== ASSIGNMENT ==
The string "Onderzoek" may appear in lines of the entries below. Report how many lines hold it, with only the number.

SUPPLIED RECORDS Start Marker

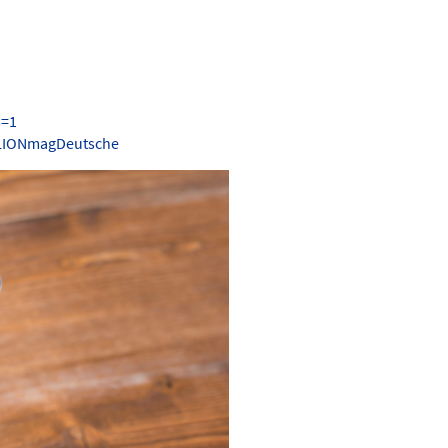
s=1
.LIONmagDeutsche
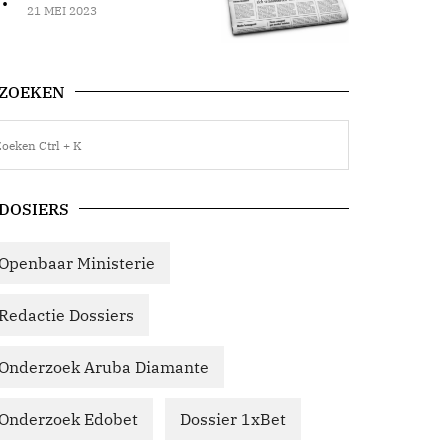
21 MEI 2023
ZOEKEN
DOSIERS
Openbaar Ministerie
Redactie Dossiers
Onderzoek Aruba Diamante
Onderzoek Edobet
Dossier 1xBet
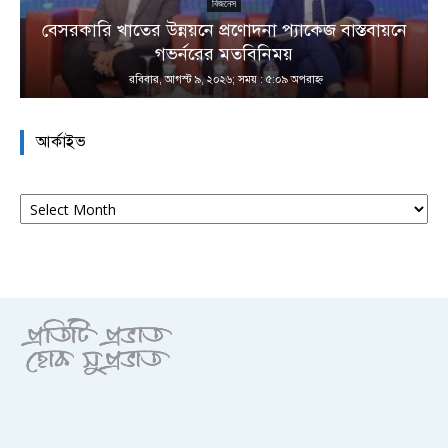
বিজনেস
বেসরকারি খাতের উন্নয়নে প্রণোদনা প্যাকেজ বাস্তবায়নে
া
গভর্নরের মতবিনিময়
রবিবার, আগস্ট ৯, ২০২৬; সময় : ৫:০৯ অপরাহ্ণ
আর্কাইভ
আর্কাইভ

SUPPLIED RECORDS End Marker

== TASK ANSWER ==
2